Start of Material for this task

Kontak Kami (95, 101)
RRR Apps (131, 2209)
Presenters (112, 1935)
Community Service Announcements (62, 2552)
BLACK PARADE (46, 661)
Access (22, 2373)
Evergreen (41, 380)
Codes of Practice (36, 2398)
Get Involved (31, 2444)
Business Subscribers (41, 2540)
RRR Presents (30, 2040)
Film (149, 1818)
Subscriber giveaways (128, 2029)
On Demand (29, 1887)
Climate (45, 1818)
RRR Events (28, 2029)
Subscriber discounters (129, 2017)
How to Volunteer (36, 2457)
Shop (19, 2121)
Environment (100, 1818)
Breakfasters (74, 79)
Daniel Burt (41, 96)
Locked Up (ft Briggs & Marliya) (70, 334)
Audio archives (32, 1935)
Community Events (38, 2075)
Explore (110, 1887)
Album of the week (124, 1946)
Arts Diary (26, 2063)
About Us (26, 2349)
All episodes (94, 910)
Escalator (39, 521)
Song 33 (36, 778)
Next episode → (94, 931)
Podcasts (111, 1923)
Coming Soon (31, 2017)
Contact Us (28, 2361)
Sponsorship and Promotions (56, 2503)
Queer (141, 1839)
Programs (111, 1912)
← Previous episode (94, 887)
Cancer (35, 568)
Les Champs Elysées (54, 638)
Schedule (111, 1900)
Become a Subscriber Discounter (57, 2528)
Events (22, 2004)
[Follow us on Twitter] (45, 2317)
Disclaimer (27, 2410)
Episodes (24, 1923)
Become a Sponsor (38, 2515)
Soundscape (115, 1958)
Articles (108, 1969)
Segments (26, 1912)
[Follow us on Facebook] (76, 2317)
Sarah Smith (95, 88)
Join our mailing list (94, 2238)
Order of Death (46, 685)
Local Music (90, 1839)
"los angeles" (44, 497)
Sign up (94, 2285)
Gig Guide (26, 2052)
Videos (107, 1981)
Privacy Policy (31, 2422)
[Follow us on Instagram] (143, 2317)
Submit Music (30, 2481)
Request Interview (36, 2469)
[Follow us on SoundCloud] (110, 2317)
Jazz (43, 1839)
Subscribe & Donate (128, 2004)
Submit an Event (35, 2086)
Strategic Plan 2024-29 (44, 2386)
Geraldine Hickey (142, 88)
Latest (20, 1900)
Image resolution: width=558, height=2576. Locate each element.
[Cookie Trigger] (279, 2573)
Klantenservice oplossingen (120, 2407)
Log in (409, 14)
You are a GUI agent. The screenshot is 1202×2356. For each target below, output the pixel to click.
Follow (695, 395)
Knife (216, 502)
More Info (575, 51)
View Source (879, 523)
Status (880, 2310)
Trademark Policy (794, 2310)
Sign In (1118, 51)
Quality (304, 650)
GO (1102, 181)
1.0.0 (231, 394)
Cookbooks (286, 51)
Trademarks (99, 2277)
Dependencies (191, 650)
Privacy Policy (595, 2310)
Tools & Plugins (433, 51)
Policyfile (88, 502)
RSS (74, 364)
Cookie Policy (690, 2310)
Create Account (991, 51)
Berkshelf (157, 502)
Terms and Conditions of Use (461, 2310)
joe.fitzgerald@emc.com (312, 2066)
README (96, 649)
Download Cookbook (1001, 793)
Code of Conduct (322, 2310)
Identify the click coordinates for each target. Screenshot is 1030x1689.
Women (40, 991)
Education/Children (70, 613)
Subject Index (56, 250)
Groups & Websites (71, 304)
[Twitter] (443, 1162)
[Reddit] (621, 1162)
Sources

End of Material for this task

** Exercise requirements **
Please show all lines from the entries that contain the word "each".

** Response area **
Image resolution: width=558, height=2576. Locate each element.
You are a GUI agent. The screenshot is 1202×2356. For each target below, output the pixel to click.
Identify the click coordinates for each target. Screenshot is 1030x1689.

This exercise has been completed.